Secure connection to RabbitMQ

While connecting with RabbitMQ using SSL(https) it is required to have certificate file on host and set path to it in configuration files accordingly.

The amqpfire utility

In order to provide tool to 'fire' some specific altrepod service an repodb_amqpfire utility were added. The utility sends AMQP messages with appropriate payload using it's own configuration file.

List of supported services and options could be obtained running utility with -h argument.

[user@host]$ repodb_amqpfire -h
[user@host]$ repodb_amqpfire -c amqpfire_config.json -s repo -p p10 2022-06-22

Configuration example could be found in /usr/share/doc/altrepodb-%version%/ dicrectory.

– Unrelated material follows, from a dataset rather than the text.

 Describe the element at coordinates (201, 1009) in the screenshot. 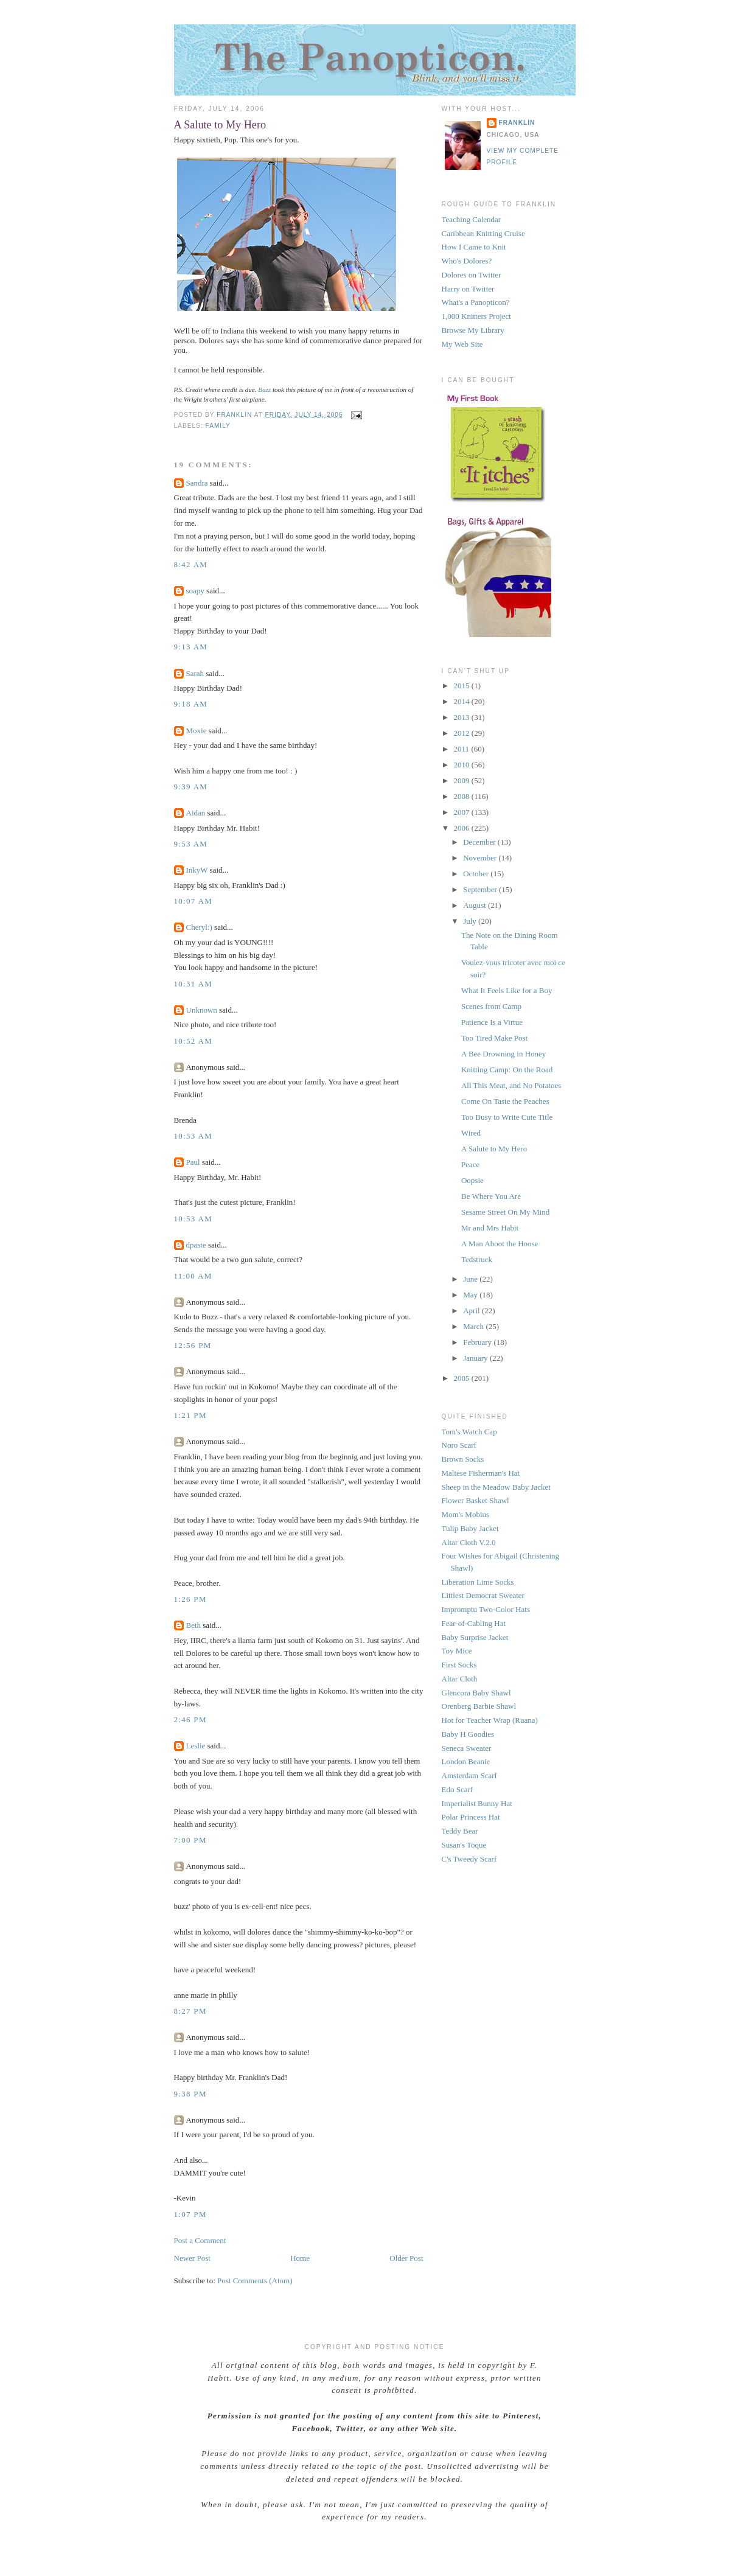

I see `Unknown` at that location.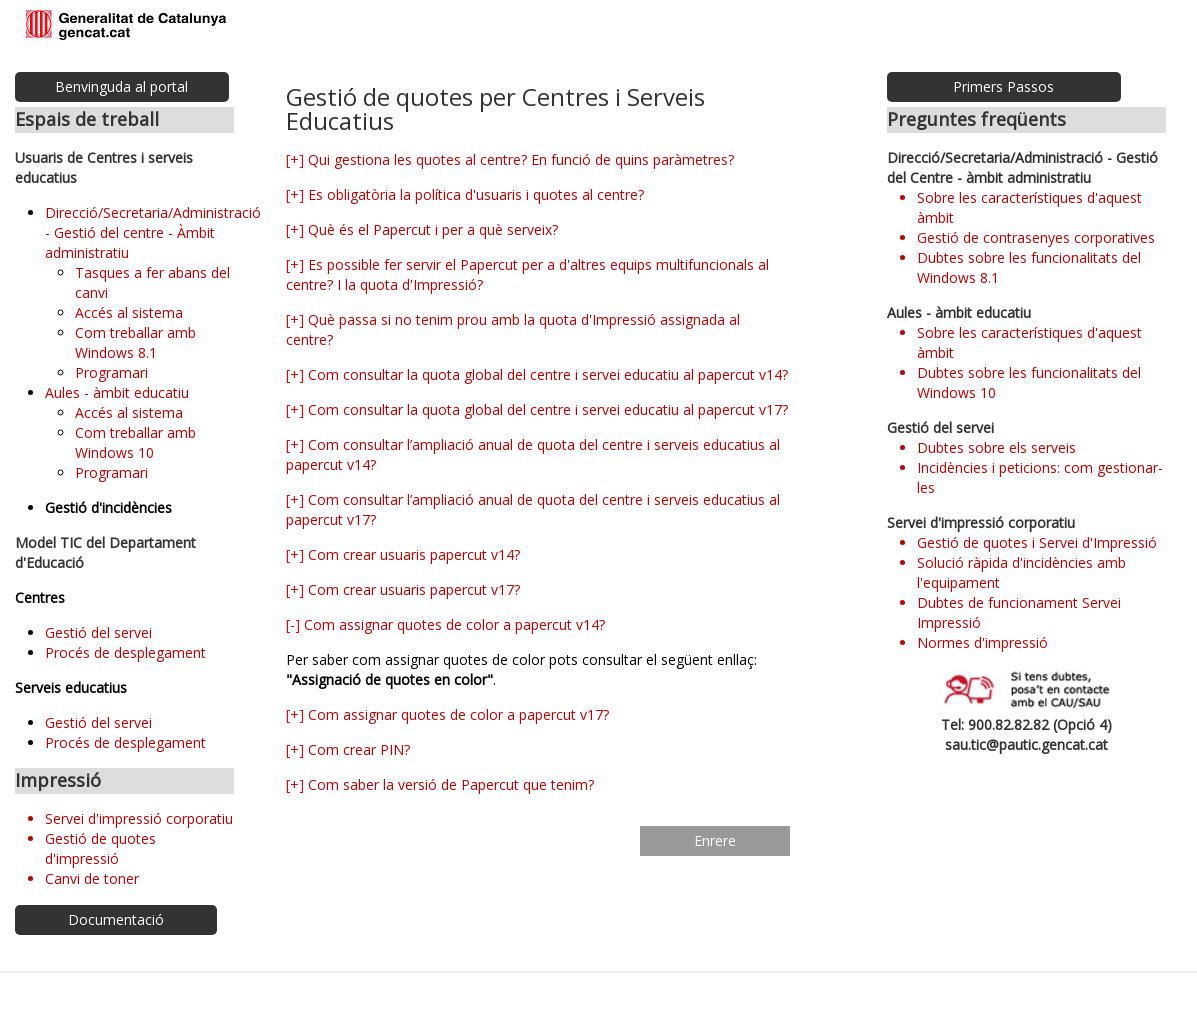 The height and width of the screenshot is (1033, 1197). Describe the element at coordinates (996, 447) in the screenshot. I see `Dubtes sobre els serveis` at that location.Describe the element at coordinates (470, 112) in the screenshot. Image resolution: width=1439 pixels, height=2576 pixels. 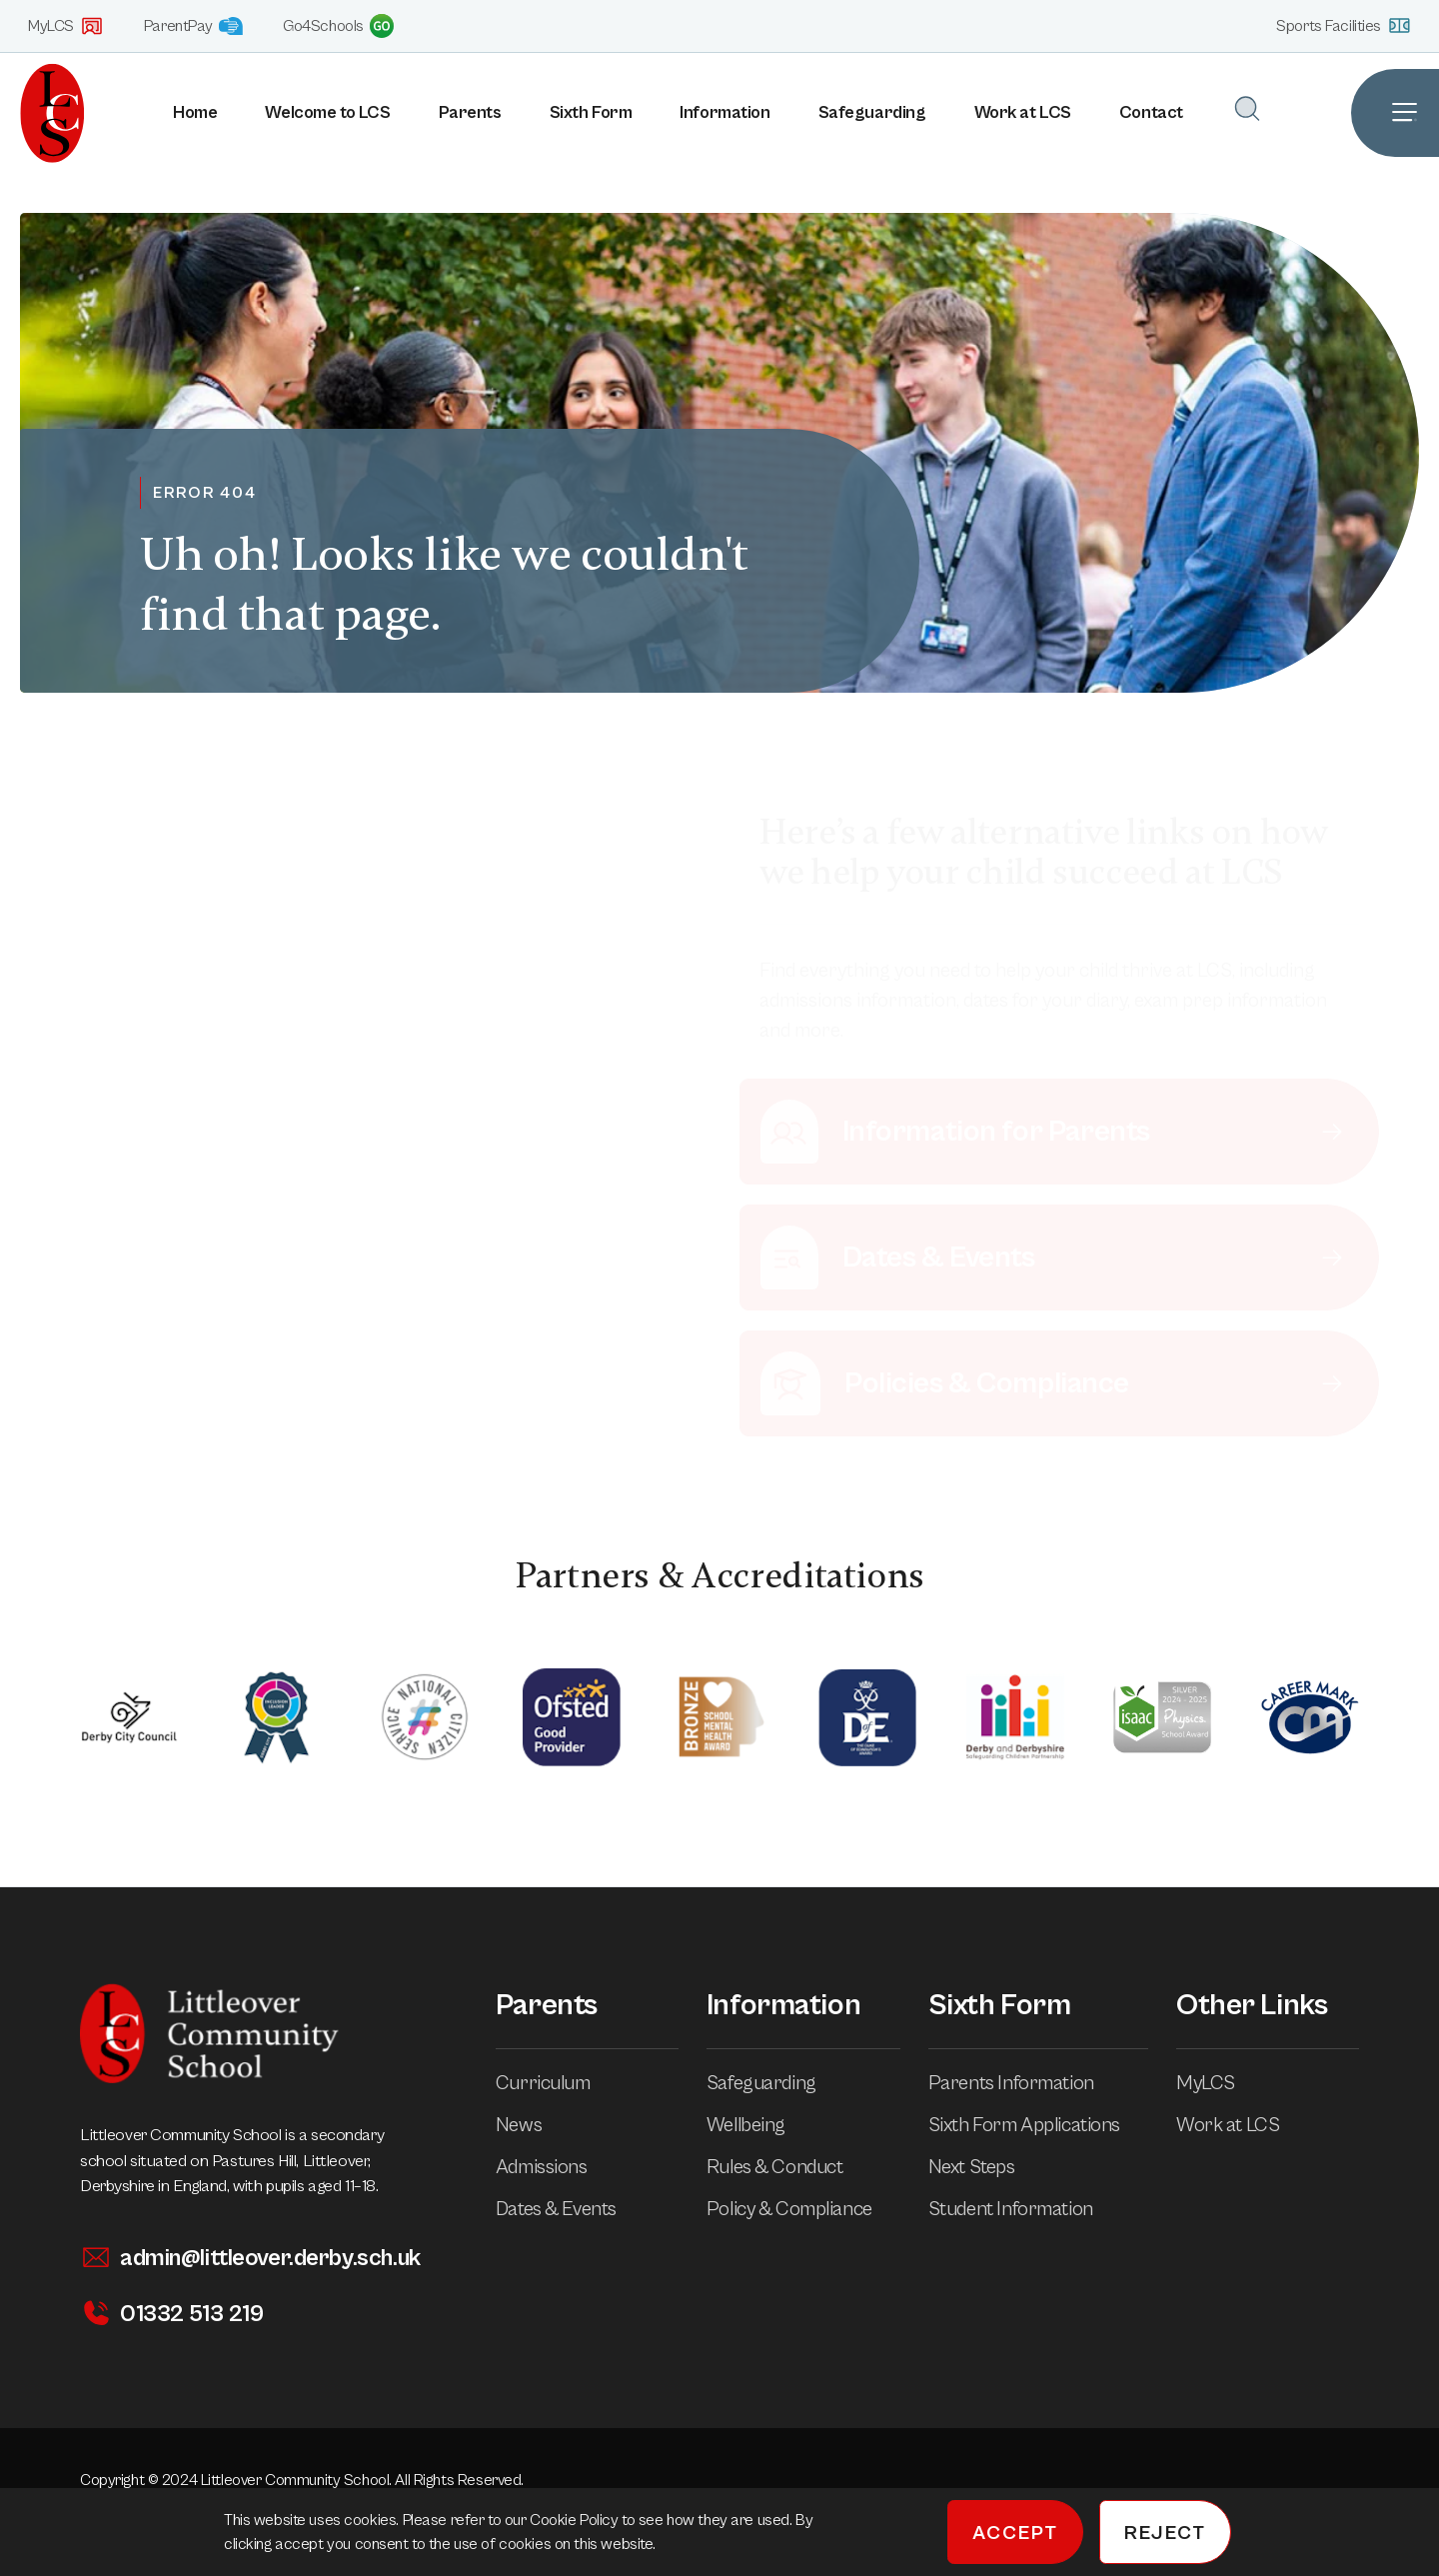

ALTRepo Uploader utilities

Most of provided CLI tools has pretty common set of arguments. All of them have at least -h option that displays the usage message.

Configuration file

All CLI tools supports configuration provided by file with -c, --config option. Configuration file example is config.ini.example.

[DEFAULT]
workers=10              # number of threads (if used by utility)

[LOGGING]
log_to_file=no          # controls logging to file
log_to_syslog=no        # controls logging to syslog
log_to_console=yes      # controls logging to console [stderr]
syslog_ident=altrepodb  # controls syslog identity

[DATABASE]
dbname=repodb           # database name
host=localhost          # Clickhouse server IP address
port=9000               # Clickhouse server port
user=default            # databse user name
password=               # database user password

Note: Only logging level could be managed by CLI options. Logging handlers are controlled only by configuration file.

Command line tools

repo_loader

The utility uploads content of branch's repository state from file system to database. Check the usage message with command:

[user@host]$ repo_loader -h

Usage example:

[user@host]$ repo_loader sisyphus /archive/repo/sisyphus/date/2021/08/18 --date 2021-08-18 -c config.ini --tag test_load -v

task_loader

The utility uploads content of building task state from file system to database. Check the usage message with command:

[user@host]$ task_loader -h

Usage example:

[user@host]$ task_loader /archive/tasks/done/_276/283337 -c config.ini -f -D

image_loader

The utility uploads content of ALT Linux distribution image in ISO, TAR, IMG, QCOW2 formats to database. Check the usage message with command:

[user@host]$ image_loader -h

Usage example:

[user@host]$ image_loader alt-p10-opennebula-x86_64.qcow2 --branch p10 --edition cloud --version 10.0.0 --release release --platform "" --variant install --flavor opennebula --arch x86_64 --date 2022-02-10 --url "http://ftp.altlinux.org/%PATH_TO_IMAGE%" --type qcow -c config.ini --debug

acl_loader

The utility uploads ALT Linux maintaners ACLs to database. Check the usage message with command:

[user@host]$ acl_loader -h

beehive_loader

The utility uploads Beehive packages build results to database. Check the usage message with command:

[user@host]$ beehive_loader -h

bugzilla

The utility uploads Bugzilla issues to database. Check the usage message with command:

[user@host]$ bugzilla -h

repocop_loader

The utility uploads Repocop packages inspection to database. Check the usage message with command:

[user@host]$ repocop_loader -h

watch_loader

The utility uploads package's versions updates from Watch to database. Check the usage message with command:

[user@host]$ watch_loader -h

spdx_loader

The utility uploads licenses information from SPDX Git repository to database. Check the usage message with command:

[user@host]$ spdx_loader -h

Code style

Now project uses black for code formatting and flake8 as a linter with configuration defined in setup.cfg file.

Afternote

ALTRepo Uploader is under continuous development.

Functionality, database and code structure changes rapidly.

Check changelog and Git history for details.